◆ **Given entries**:
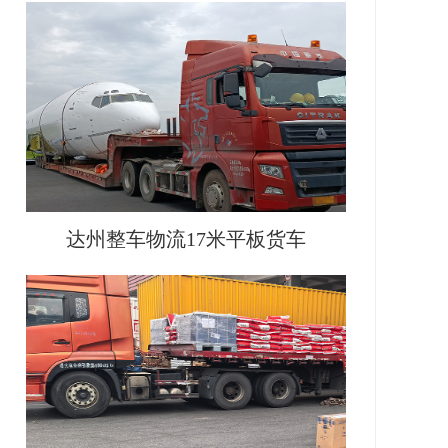
达州整车物流17米平板货车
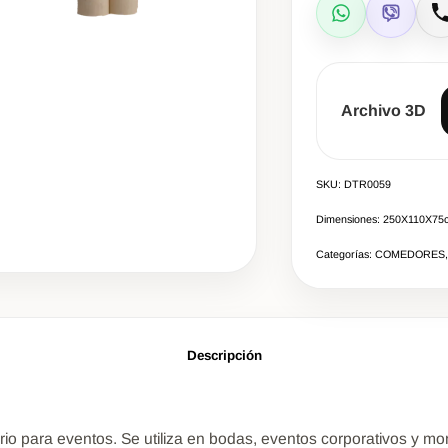
WhatsApp
Viber
L
Archivo 3D
SKU: DTR0059
Dimensiones: 250X110X75
Categorías: COMEDORES,
Descripción
para eventos. Se utiliza en bodas, eventos corporativos y mont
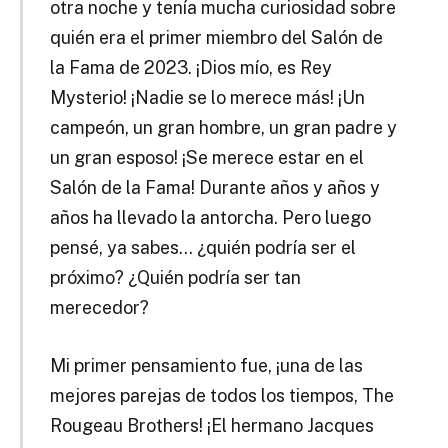
otra noche y tenía mucha curiosidad sobre
quién era el primer miembro del Salón de
la Fama de 2023.
¡Dios mío, es Rey
Mysterio!
¡Nadie se lo merece más!
¡Un
campeón, un gran hombre, un gran padre y
un gran esposo!
¡Se merece estar en el
Salón de la Fama!
Durante años y años y
años ha llevado la antorcha.
Pero luego
pensé, ya sabes… ¿quién podría ser el
próximo?
¿Quién podría ser tan
merecedor?
Mi primer pensamiento fue, ¡una de las
mejores parejas de todos los tiempos, The
Rougeau Brothers!
¡El hermano Jacques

◆ **Work order**:
Transcribe the data word for word, with no images.

◆ **Answer to the exercise**:
达州整车物流17米平板货车
WhatsApp
Viber
L
Archivo 3D
SKU: DTR0059
Dimensiones: 250X110X75
Categorías: COMEDORES,
Descripción
para eventos. Se utiliza en bodas, eventos corporativos y mont
otra noche y tenía mucha curiosidad sobre
quién era el primer miembro del Salón de
la Fama de 2023.
¡Dios mío, es Rey
Mysterio!
¡Nadie se lo merece más!
¡Un
campeón, un gran hombre, un gran padre y
un gran esposo!
¡Se merece estar en el
Salón de la Fama!
Durante años y años y
años ha llevado la antorcha.
Pero luego
pensé, ya sabes… ¿quién podría ser el
próximo?
¿Quién podría ser tan
merecedor?
Mi primer pensamiento fue, ¡una de las
mejores parejas de todos los tiempos, The
Rougeau Brothers!
¡El hermano Jacques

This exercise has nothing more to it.